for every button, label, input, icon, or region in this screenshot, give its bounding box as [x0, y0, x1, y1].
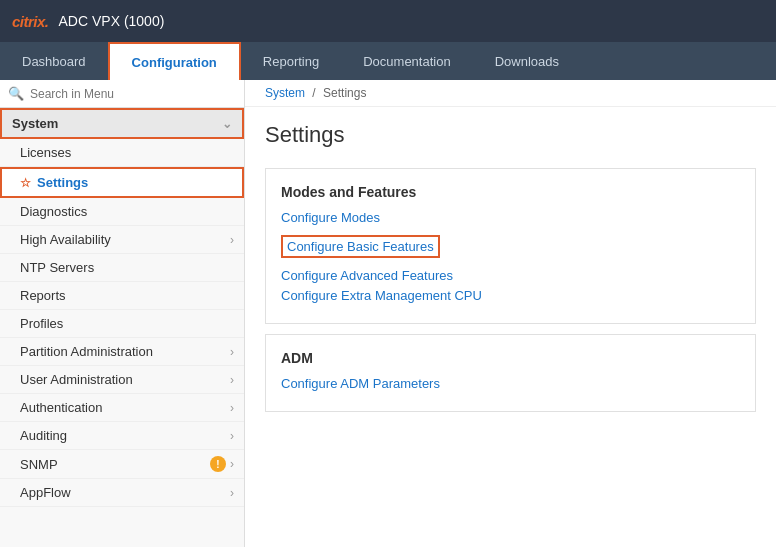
chevron-right-icon-auth: › [230, 401, 234, 415]
breadcrumb-current: Settings [323, 86, 366, 100]
sidebar-item-auditing[interactable]: Auditing › [0, 422, 244, 450]
sidebar-item-appflow[interactable]: AppFlow › [0, 479, 244, 507]
top-bar: citrix. ADC VPX (1000) [0, 0, 776, 42]
content-section-modes-features: Modes and Features Configure Modes Confi… [265, 168, 756, 324]
section-title-modes-features: Modes and Features [281, 184, 740, 200]
tab-configuration[interactable]: Configuration [108, 42, 241, 80]
sidebar-item-authentication[interactable]: Authentication › [0, 394, 244, 422]
citrix-logo: citrix. [12, 13, 49, 30]
sidebar-item-settings-left: ☆ Settings [20, 175, 88, 190]
chevron-right-icon-auditing: › [230, 429, 234, 443]
star-icon: ☆ [20, 176, 31, 190]
breadcrumb: System / Settings [245, 80, 776, 107]
main-layout: 🔍 System ⌄ Licenses ☆ Settings Diagnosti… [0, 80, 776, 547]
nav-tabs: Dashboard Configuration Reporting Docume… [0, 42, 776, 80]
sidebar-section-system[interactable]: System ⌄ [0, 108, 244, 139]
app-title: ADC VPX (1000) [59, 13, 165, 29]
tab-documentation[interactable]: Documentation [341, 42, 472, 80]
page-title: Settings [245, 107, 776, 158]
chevron-right-icon: › [230, 233, 234, 247]
content-area: System / Settings Settings Modes and Fea… [245, 80, 776, 547]
link-configure-extra-management-cpu[interactable]: Configure Extra Management CPU [281, 288, 740, 303]
chevron-right-icon-user-admin: › [230, 373, 234, 387]
logo-area: citrix. ADC VPX (1000) [12, 13, 164, 30]
search-icon: 🔍 [8, 86, 24, 101]
chevron-down-icon: ⌄ [222, 117, 232, 131]
tab-dashboard[interactable]: Dashboard [0, 42, 108, 80]
search-box[interactable]: 🔍 [0, 80, 244, 108]
sidebar-item-high-availability[interactable]: High Availability › [0, 226, 244, 254]
sidebar-item-profiles[interactable]: Profiles [0, 310, 244, 338]
sidebar-item-snmp[interactable]: SNMP ! › [0, 450, 244, 479]
link-configure-advanced-features[interactable]: Configure Advanced Features [281, 268, 740, 283]
sidebar-item-reports[interactable]: Reports [0, 282, 244, 310]
link-configure-adm-parameters[interactable]: Configure ADM Parameters [281, 376, 740, 391]
breadcrumb-parent[interactable]: System [265, 86, 305, 100]
link-configure-modes[interactable]: Configure Modes [281, 210, 740, 225]
sidebar-item-diagnostics[interactable]: Diagnostics [0, 198, 244, 226]
sidebar: 🔍 System ⌄ Licenses ☆ Settings Diagnosti… [0, 80, 245, 547]
sidebar-item-settings[interactable]: ☆ Settings [0, 167, 244, 198]
sidebar-item-ntp-servers[interactable]: NTP Servers [0, 254, 244, 282]
search-input[interactable] [30, 87, 236, 101]
section-title-adm: ADM [281, 350, 740, 366]
chevron-right-icon-snmp: › [230, 457, 234, 471]
sidebar-item-user-administration[interactable]: User Administration › [0, 366, 244, 394]
tab-reporting[interactable]: Reporting [241, 42, 341, 80]
link-configure-basic-features[interactable]: Configure Basic Features [281, 235, 440, 258]
content-section-adm: ADM Configure ADM Parameters [265, 334, 756, 412]
sidebar-item-partition-administration[interactable]: Partition Administration › [0, 338, 244, 366]
chevron-right-icon-partition: › [230, 345, 234, 359]
sidebar-item-licenses[interactable]: Licenses [0, 139, 244, 167]
warning-badge-snmp: ! [210, 456, 226, 472]
chevron-right-icon-appflow: › [230, 486, 234, 500]
tab-downloads[interactable]: Downloads [473, 42, 581, 80]
sidebar-section-label: System [12, 116, 58, 131]
breadcrumb-separator: / [312, 86, 315, 100]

■ **About this exercise**: Please write the material out again exactly as shown above, minus any pictures.

■ **Response to this exercise**:
for every button, label, input, icon, or region in this screenshot, give its bounding box as [x0, y0, x1, y1].
chevron-right-icon-auth: › [230, 401, 234, 415]
breadcrumb-current: Settings [323, 86, 366, 100]
sidebar-item-auditing[interactable]: Auditing › [0, 422, 244, 450]
sidebar-item-appflow[interactable]: AppFlow › [0, 479, 244, 507]
top-bar: citrix. ADC VPX (1000) [0, 0, 776, 42]
content-section-modes-features: Modes and Features Configure Modes Confi… [265, 168, 756, 324]
section-title-modes-features: Modes and Features [281, 184, 740, 200]
tab-configuration[interactable]: Configuration [108, 42, 241, 80]
sidebar-item-authentication[interactable]: Authentication › [0, 394, 244, 422]
citrix-logo: citrix. [12, 13, 49, 30]
sidebar-item-settings-left: ☆ Settings [20, 175, 88, 190]
chevron-right-icon-auditing: › [230, 429, 234, 443]
star-icon: ☆ [20, 176, 31, 190]
breadcrumb: System / Settings [245, 80, 776, 107]
main-layout: 🔍 System ⌄ Licenses ☆ Settings Diagnosti… [0, 80, 776, 547]
nav-tabs: Dashboard Configuration Reporting Docume… [0, 42, 776, 80]
sidebar-section-system[interactable]: System ⌄ [0, 108, 244, 139]
app-title: ADC VPX (1000) [59, 13, 165, 29]
tab-documentation[interactable]: Documentation [341, 42, 472, 80]
page-title: Settings [245, 107, 776, 158]
chevron-right-icon: › [230, 233, 234, 247]
content-area: System / Settings Settings Modes and Fea… [245, 80, 776, 547]
link-configure-extra-management-cpu[interactable]: Configure Extra Management CPU [281, 288, 740, 303]
chevron-right-icon-user-admin: › [230, 373, 234, 387]
logo-area: citrix. ADC VPX (1000) [12, 13, 164, 30]
search-icon: 🔍 [8, 86, 24, 101]
chevron-down-icon: ⌄ [222, 117, 232, 131]
tab-dashboard[interactable]: Dashboard [0, 42, 108, 80]
search-box[interactable]: 🔍 [0, 80, 244, 108]
sidebar-item-high-availability[interactable]: High Availability › [0, 226, 244, 254]
sidebar-item-profiles[interactable]: Profiles [0, 310, 244, 338]
sidebar-item-snmp[interactable]: SNMP ! › [0, 450, 244, 479]
link-configure-advanced-features[interactable]: Configure Advanced Features [281, 268, 740, 283]
sidebar-item-reports[interactable]: Reports [0, 282, 244, 310]
link-configure-adm-parameters[interactable]: Configure ADM Parameters [281, 376, 740, 391]
breadcrumb-parent[interactable]: System [265, 86, 305, 100]
link-configure-modes[interactable]: Configure Modes [281, 210, 740, 225]
sidebar-item-diagnostics[interactable]: Diagnostics [0, 198, 244, 226]
sidebar: 🔍 System ⌄ Licenses ☆ Settings Diagnosti… [0, 80, 245, 547]
sidebar-item-settings[interactable]: ☆ Settings [0, 167, 244, 198]
sidebar-item-ntp-servers[interactable]: NTP Servers [0, 254, 244, 282]
search-input[interactable] [30, 87, 236, 101]
section-title-adm: ADM [281, 350, 740, 366]
chevron-right-icon-snmp: › [230, 457, 234, 471]
sidebar-item-user-administration[interactable]: User Administration › [0, 366, 244, 394]
tab-reporting[interactable]: Reporting [241, 42, 341, 80]
link-configure-basic-features[interactable]: Configure Basic Features [281, 235, 440, 258]
content-section-adm: ADM Configure ADM Parameters [265, 334, 756, 412]
sidebar-item-partition-administration[interactable]: Partition Administration › [0, 338, 244, 366]
chevron-right-icon-partition: › [230, 345, 234, 359]
sidebar-item-licenses[interactable]: Licenses [0, 139, 244, 167]
warning-badge-snmp: ! [210, 456, 226, 472]
chevron-right-icon-appflow: › [230, 486, 234, 500]
tab-downloads[interactable]: Downloads [473, 42, 581, 80]
sidebar-section-label: System [12, 116, 58, 131]
breadcrumb-separator: / [312, 86, 315, 100]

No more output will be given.